When the president of Sweet Briar College announced that the school would close forever this summer, many women burst into tears.

But then a common refrain began to echo through the small Virginia school’s close-knit alumnae: Not if I can help it.

A Web site appeared, complete with slogans (“Think is for girls” and “Save Sweet Briar” ) shared happy memories of life on the pristine Southern campus, and one very ambitious goal.

James Jones, the president, said the board had unanimously voted to close because of “insurmountable” financial challenges.

When asked point-blank by alumnae what it would cost to keep the school open, he had an equally direct answer: $250 million.

So the alumnae decided to raise $250 million.

By Thursday morning, people had signed up to give almost half a million dollars (plus one anonymous pledge of $1 million.)

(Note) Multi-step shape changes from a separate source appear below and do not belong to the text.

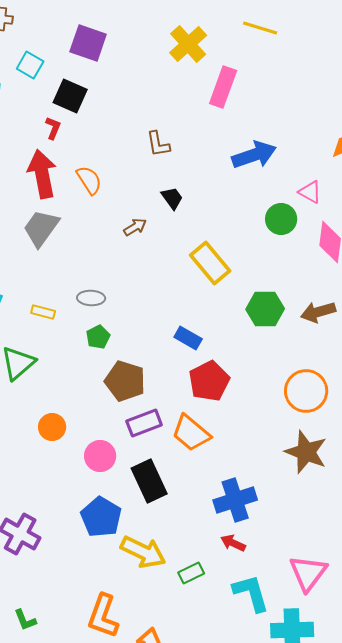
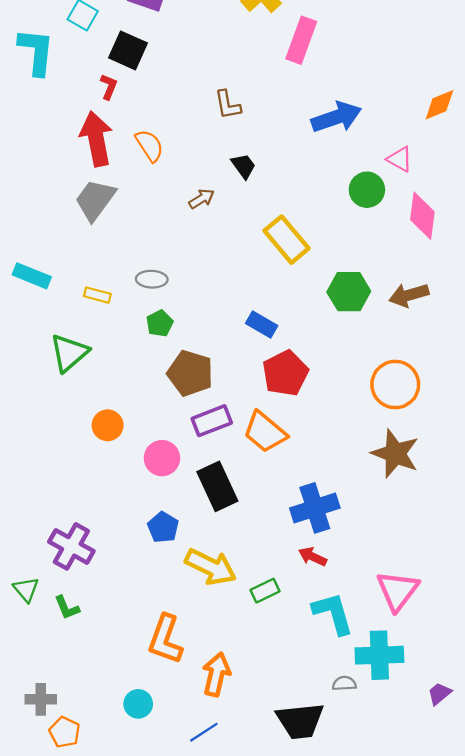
blue pentagon: (101, 517) -> (163, 527), size x0.7
green L-shape: (25, 620) -> (67, 608), moved

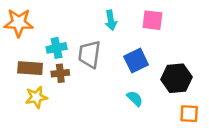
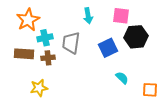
orange star: (19, 23) -> (28, 20), moved, turned -30
black hexagon: (176, 78) -> (136, 37), moved
yellow star: (36, 97) -> (39, 88), moved
cyan semicircle: (135, 98) -> (122, 78), moved

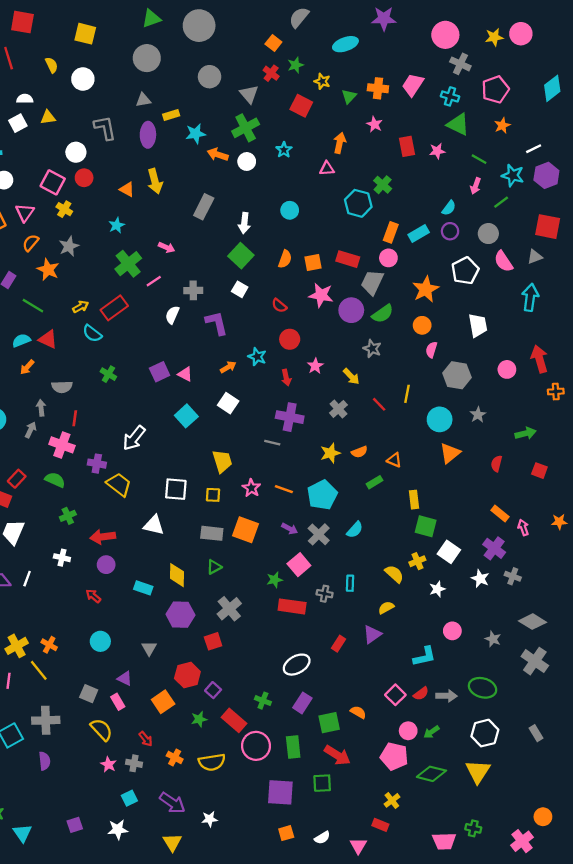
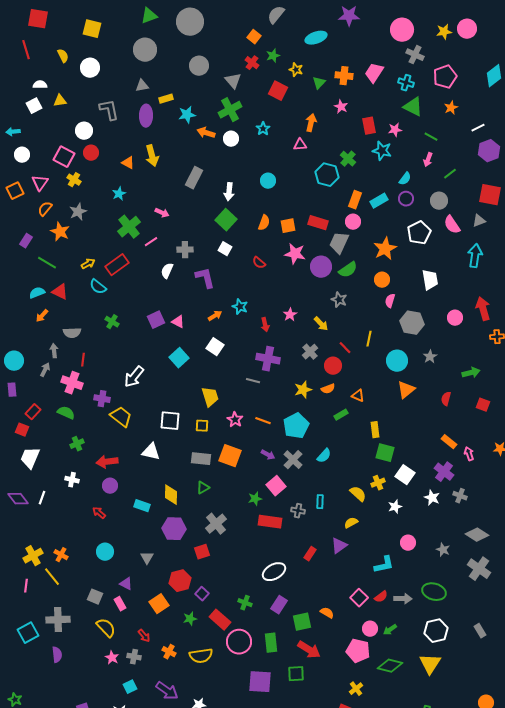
cyan star: (513, 175) -> (382, 151), moved
red circle: (290, 339) -> (333, 366), moved

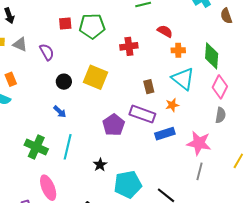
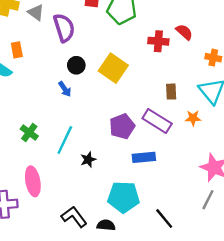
red semicircle: (165, 31) -> (184, 32), moved
purple semicircle: (47, 52) -> (64, 28), size x1.4
blue arrow: (60, 112) -> (65, 89), moved
blue rectangle: (165, 134) -> (144, 157), moved
green cross: (36, 147) -> (29, 133), size x0.7
black star: (100, 165) -> (88, 160), moved

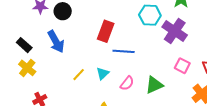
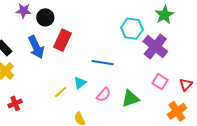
red rectangle: (106, 31) -> (62, 40), moved
yellow line: (79, 75) -> (61, 92), moved

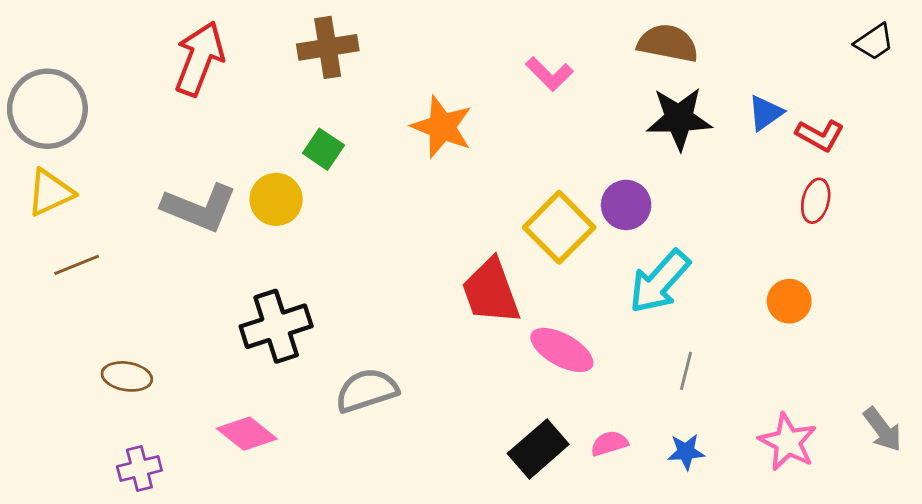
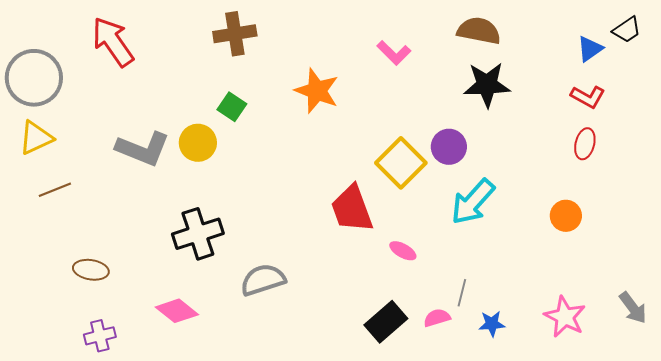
red arrow: (199, 59) -> (113, 42), moved, turned -56
blue triangle: (765, 113) -> (590, 49), moved
pink ellipse: (562, 350) -> (403, 251), size x0.6
gray line: (686, 371) -> (462, 293), moved

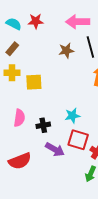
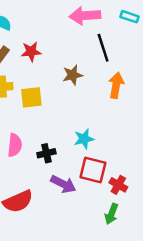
red star: (36, 21) -> (31, 52), moved
brown star: (66, 51) -> (73, 75), moved

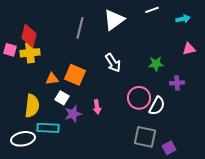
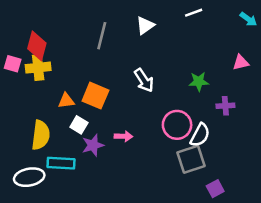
cyan arrow: (183, 19) -> (248, 19), moved, turned 48
white triangle: (114, 20) -> (145, 25), size x0.7
pink arrow: (97, 107) -> (123, 136), turned -80
gray square: (145, 137) -> (191, 159), moved, turned -30

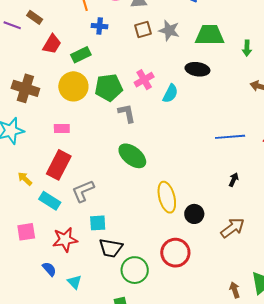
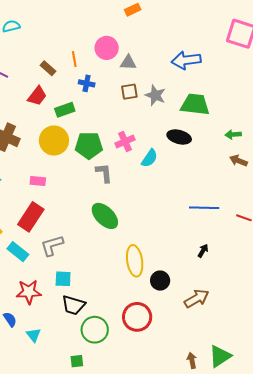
brown rectangle: (35, 17) -> (48, 68), moved
green arrow: (247, 48) -> (233, 134), moved, turned 77

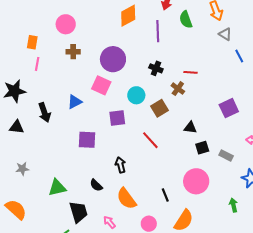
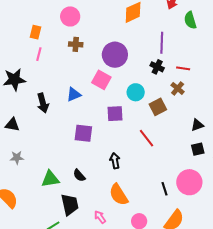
purple line: (158, 31) -> (162, 43), moved
red line: (190, 72) -> (183, 68), moved
black triangle: (17, 127) -> (12, 125), moved
black triangle: (190, 128) -> (197, 125), moved, turned -32
black semicircle: (96, 185) -> (79, 175), moved
black line: (165, 195) -> (164, 189), moved

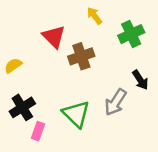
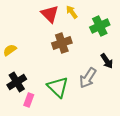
red triangle: (54, 37) -> (50, 14), moved

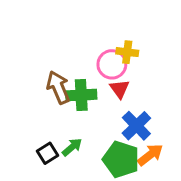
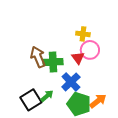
pink circle: (112, 64) -> (90, 50), moved
blue cross: (136, 126) -> (71, 82), moved
black square: (48, 153) -> (31, 100), size x1.5

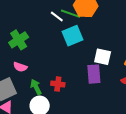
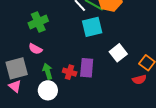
white square: (103, 57) -> (118, 53), turned 30
purple rectangle: (94, 74) -> (87, 68), moved

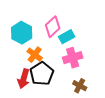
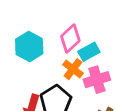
orange cross: (35, 55) -> (73, 69), moved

Women began digging into Jones’s background, finding criticism of his tenure at Trinity College in Connecticut. One checked with the local planning office to look for signs of an impending sale of some of the campus’ more than 3,000 acres of beautiful countryside. Some talked with lawyers. Others contacted current and former board members.

They unleashed a social media campaign, by turns earnest, defiant, and mischievous.

More than 4,000 women are involved, said 2012 graduate Alexandra Mebane, in a fast-moving effort to keep the college open, at least until the current students can graduate. “We strongly believe something has occurred there that doesn’t add up,” she said. “There’s no reason for this to come out of thin air.”

Kelly Gardner Headd, a 1993 graduate, said, “Many of us are suspicious about the motivations behind the decision. We are asking: cui bono?  Who benefits? Did the board and/or president have an as yet unacknowledged incentive to make this decision and with such suddenness? And to keep alums in the dark until it was too late for alternatives to closing to be considered?

“There is much grief, anger and bewilderment in our community. There is also such a feeling of betrayal as the decision to close Sweet Briar was made by board members who are graduates of the college. These are individuals one hoped would fight to the last breath to save our school.

“As one of my fellow alums put it on a conference call the other night, it feels like a cherished relative you thought would long outlive you has died.”